Eigenlijk kon ik het Sven Birkelund niet helemaal kwalijk nemen dat hij onmiddellijk zijn conclusies had getrokken. Maar naarmate ik las en herlas, steeg mijn verbazing. Wie dit had geschreven, kende in ieder geval een paar communistische termen — ik had een paar boeken over het onderwerp gelezen — maar was in geen geval zelf een communist. Wat was hij dan wel? Nogmaals, denk maar eens terug aan de jaren vijftig. Probeer die wereld van toen te begrijpen.

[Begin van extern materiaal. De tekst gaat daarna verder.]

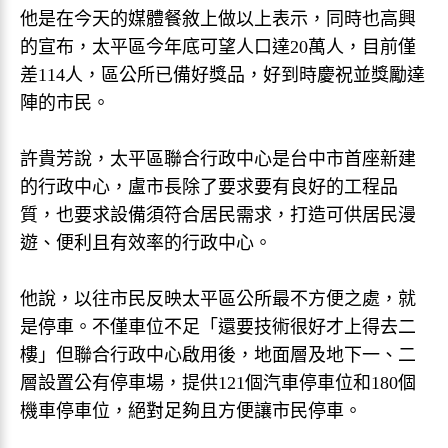
他是在今天的媒體餐敘上做以上表示，同時也高興
的宣布，太平區今年底可望人口達20萬人，目前僅
差114人，區公所已備好獎品，好到時慶祝並獎勵達
陣的市民。
許貴芳說，太平區聯合行政中心是台中市首座新建
的行政中心，盧市長除了要求要有良好的工程品
質，也要求設備須符合居民需求，打造可供居民漫
遊、便利且有效率的行政中心。
他說，以往市民反映太平區公所最不方便之處，就
是停車。不僅車位不足「還要技術很好才上得去二
樓」但聯合行政中心啟用後，地面層及地下一、二
層設置公有停車場，提供121個汽車停車位和180個
機車停車位，絕對足夠且方便讓市民停車。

Afgezien van een paar extremisten, had Amerika nog nooit zijn eigen integriteit in twijfel getrokken, laat staan zijn bestaansrecht. We wisten dat er problemen waren, maar namen aan dat we die wel konden oplossen als we de beschikking kregen over tijd en goede wil. Daaruit voortvloeiend zou iedereen te zijner tijd ongeacht ras, kleur, geloofsovertuiging enzovoort, zij aan zij in de voorsteden wonen en samen broederlijk volksliedjes zingen. Zwart contra de Commissie van Onderwijs was nog jaren van ons verwijderd; studentenrellen kwamen alleen voor in vreemde landen, terwijl wij ons juist druk maakten over apathie onder de studenten; Indochina was een land waar de Fransen wat onduidelijke moeilijkheden hadden. Televisie maakte opgang en we bespraken de mogelijke gevolgen. Er werden intercontinentale, nucleair bewapende projectielen ontwikkeld, maar niemand kon zich indenken dat ze ergens anders voor gebruikt konden worden dan voor de primitiefste uitwisseling van vernietiging. Overbevolking werd in het nieuws aan de orde gesteld, maar zou snel weer vergeten zijn. Penicilline en DDT waren de onvoorwaardelijke vrienden van de mensheid. Het in stand houden van het natuurschoon betekende dat bepaalde gebieden in hun natuurlijke staat beschermd werden en, als je erg werd aangesproken door dat soort zaken, het cultiveren van heuvellandschappen. Los Angeles werd al geteisterd door de beruchte ‘smog’ en van tijd tot tijd leed Londen aan hetzelfde euvel. De oceaan, onsterfelijke moeder van al wat leeft, zou tot in eeuwigheid doorgaan met het ontvangen en verwerken van ons afval. Ruimtevaart was iets voor de volgende eeuw, en dan nog op voorwaarde dat er een of andere excentrieke miljonair bereid zou worden gevonden om een dergelijk project te financieren. De weinige computers waren groot, duur en overdekt met blinkende aan en uit floepende lichtjes. Als je het wetenschappelijke nieuws volgde, kon je iets te weten komen over transistors en misschien keek je uit naar de tijd dat Amerikanen goedkope zakformaat radio’s bij zich droegen; voor een boer in India of Afrika zou het toch geen verschil maken. Geboortebeperking was hoofdzakelijk afhankelijk van de rubbercultuur. De gen was niet meer dan een puntje op een chromosoom. Tenzij de mensheid teruggeslingerd werd naar het stenen tijdperk, zou hij prijsgegeven worden aan de machine.